Courtroom scene
Most people in England and Wales believe that more diverse juries are fairer, yet juries remain extremely lacking in diversity

New data from researchers at the University of Birmingham raises critical questions about whether the public in England and Wales see juries as fair and just, particularly to racial minorities.

Experts surveyed 1,000 people and found that most (61%) believe that more diverse juries are fairer, yet juries in England and Wales remain extremely lacking in diversity.

The researchers found that an overwhelming majority of people in England and Wales (96%) consider jury service important and (87%) would serve on a jury if summoned.

Our study raises important questions about whether the public in England and Wales see juries as fair and just, particularly to racial minorities. Juries in England and Wales remain extremely lacking in diversity - a major problem in the Dea-John Reid case.
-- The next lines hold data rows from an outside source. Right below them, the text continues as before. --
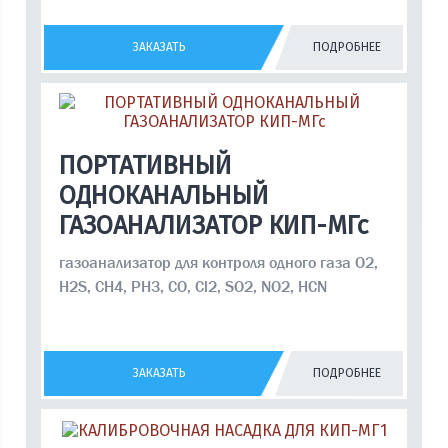
ЗАКАЗАТЬ
ПОДРОБНЕЕ
ПОРТАТИВНЫЙ
ОДНОКАНАЛЬНЫЙ
ГАЗОАНАЛИЗАТОР КИП-МГс
газоанализатор для контроля одного газа О2,
H2S, CH4, PH3, CO, Cl2, SO2, NO2, HCN
ЗАКАЗАТЬ
ПОДРОБНЕЕ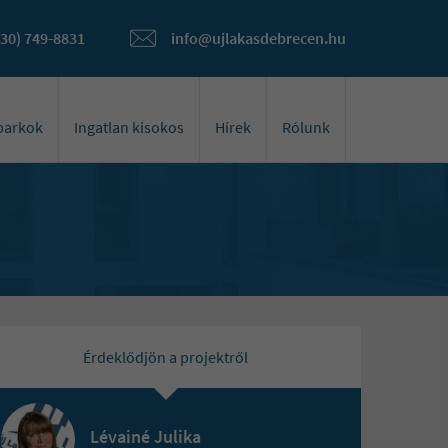
(30) 749-8831
info@ujlakasdebrecen.hu
óparkok
Ingatlan kisokos
Hírek
Rólunk
Érdeklődjön a projektről
Lévainé Julika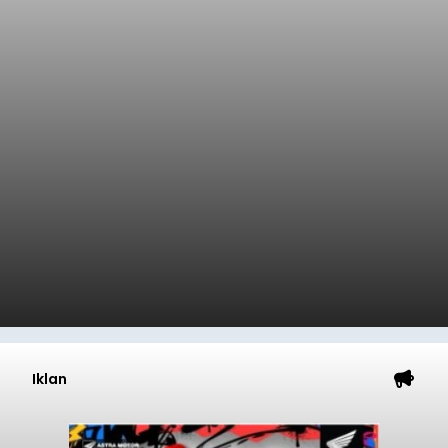
Iklan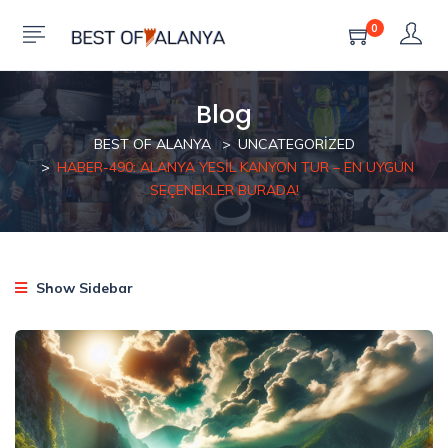
0
Blog
BEST OF ALANYA
UNCATEGORIZED
HABER-490: ALANYA YESIL KANYON TUR – EN UYGUN
SEÇENEKLER BURADA!
Show Sidebar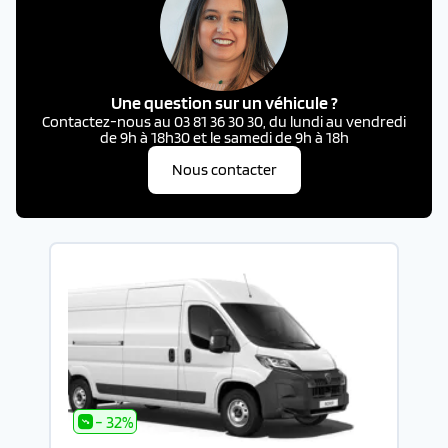
Une question sur un véhicule ?
Contactez-nous au 03 81 36 30 30, du lundi au vendredi
de 9h à 18h30 et le samedi de 9h à 18h
Nous contacter
- 32%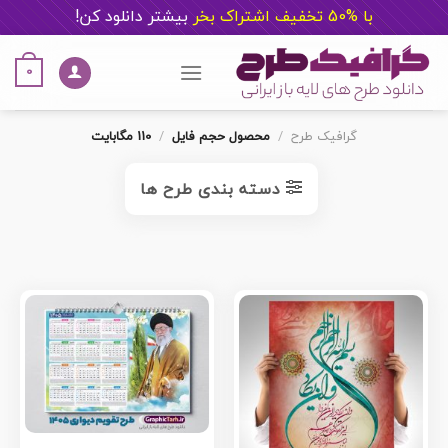
با %50 تخفیف اشتراک بخر
ب
یشتر دانلود کن!
Ski
t
0
conten
گرافیک طرح
/
محصول حجم فایل
/
110 مگابایت
دسته بندی طرح ها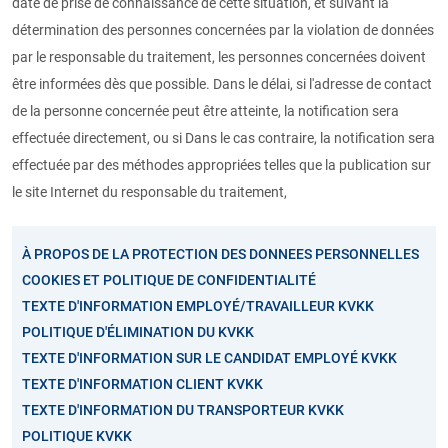
date de prise de connaissance de cette situation, et suivant la
détermination des personnes concernées par la violation de données
par le responsable du traitement, les personnes concernées doivent
être informées dès que possible. Dans le délai, si l'adresse de contact
de la personne concernée peut être atteinte, la notification sera
effectuée directement, ou si Dans le cas contraire, la notification sera
effectuée par des méthodes appropriées telles que la publication sur
le site Internet du responsable du traitement,
À PROPOS DE LA PROTECTION DES DONNEES PERSONNELLES
COOKIES ET POLITIQUE DE CONFIDENTIALITÉ
TEXTE D'INFORMATION EMPLOYÉ/TRAVAILLEUR KVKK
POLITIQUE D'ÉLIMINATION DU KVKK
TEXTE D'INFORMATION SUR LE CANDIDAT EMPLOYÉ KVKK
TEXTE D'INFORMATION CLIENT KVKK
TEXTE D'INFORMATION DU TRANSPORTEUR KVKK
POLITIQUE KVKK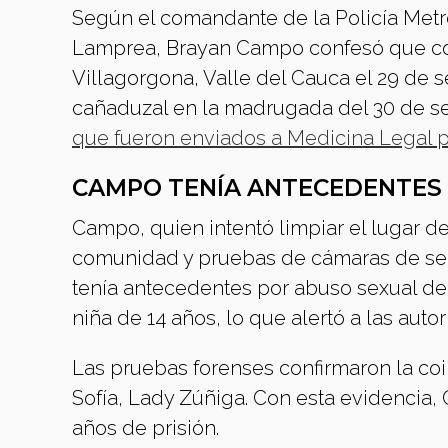
Según el comandante de la Policía Metr
Lamprea, Brayan Campo confesó que com
Villagorgona, Valle del Cauca el 29 de 
cañaduzal en la madrugada del 30 de s
que fueron enviados a Medicina Legal pa
CAMPO TENÍA ANTECEDENTES
Campo, quien intentó limpiar el lugar del
comunidad y pruebas de cámaras de se
tenía antecedentes por abuso sexual 
niña de 14 años, lo que alertó a las auto
Las pruebas forenses confirmaron la coi
Sofía, Lady Zúñiga. Con esta evidencia
años de prisión.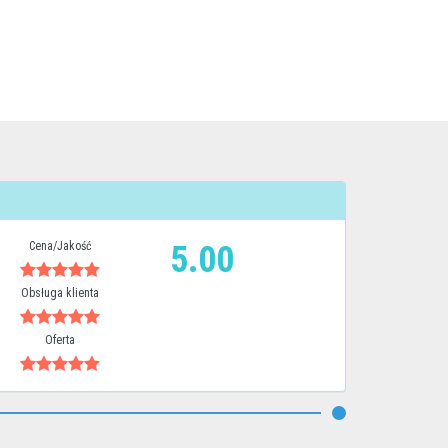
Cena/Jakość
5.00
Obsługa klienta
Oferta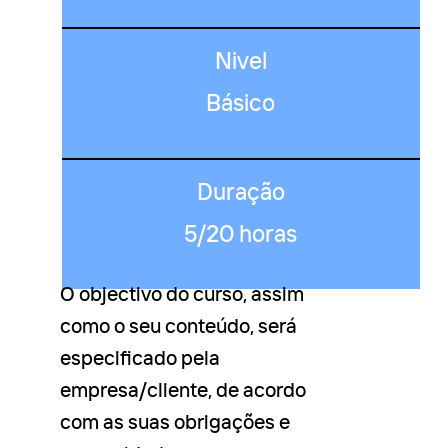
Nivel
Básico
Duração
5/20 horas
O objectivo do curso, assim
como o seu conteúdo, será
especificado pela
empresa/cliente, de acordo
com as suas obrigações e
Another problem was that the family’s concerns about racial bias on the jury were never investigated.

Dr Tara Lai Quinlan - School of Law, University of Birmingham

Yet, nearly half of respondents of the survey designed by Dr Tara Lai Quinlan, from the University’s School of Law admitted that they do not know how to become eligible for jury service. And more than 50% of respondents do not believe that the criminal justice system in England and Wales is fair, and 40% have little or no trust in juries.

Publication of the findings coincides with the third anniversary of the death of 14-year-old Black schoolboy Dea-John Reid, who was racially abused and stabbed to death during broad daylight in Kingstanding, Birmingham on 31 May, 2021. Dea-John’s family and friends marked the anniversary with a vigil in Kingstanding.

Dr Quinlan commented: “The attack on Dea-John was all caught on CCTV. Yet in May 2022, a jury with no Black members acquitted most of the perpetrators and only convicted the main aggressor of the lesser charge of manslaughter, for which they received only six years imprisonment.

“Our study raises important questions about whether the public in England and Wales see juries as fair and just, particularly to racial minorities. Juries in England and Wales remain extremely lacking in diversity - a major problem in the Dea-John Reid case. Another problem was that the family’s concerns about racial bias on the jury were never investigated.”

The researchers found that more than 90% of respondents in the survey believe that discrimination on juries should be reported to trial judges and properly investigated. Yet no mechanism under current law allows judges to do so.

Dr Katharina Karcher, who worked on the study with Dr Quinlan commented: “The survey findings indicate that there is a vital need to build greater trust in juries. Improving ethnic diversity on juries to make them more representative of the communities they serve and introducing measures to identify and tackle discrimination on juries could play a vital role in this process.”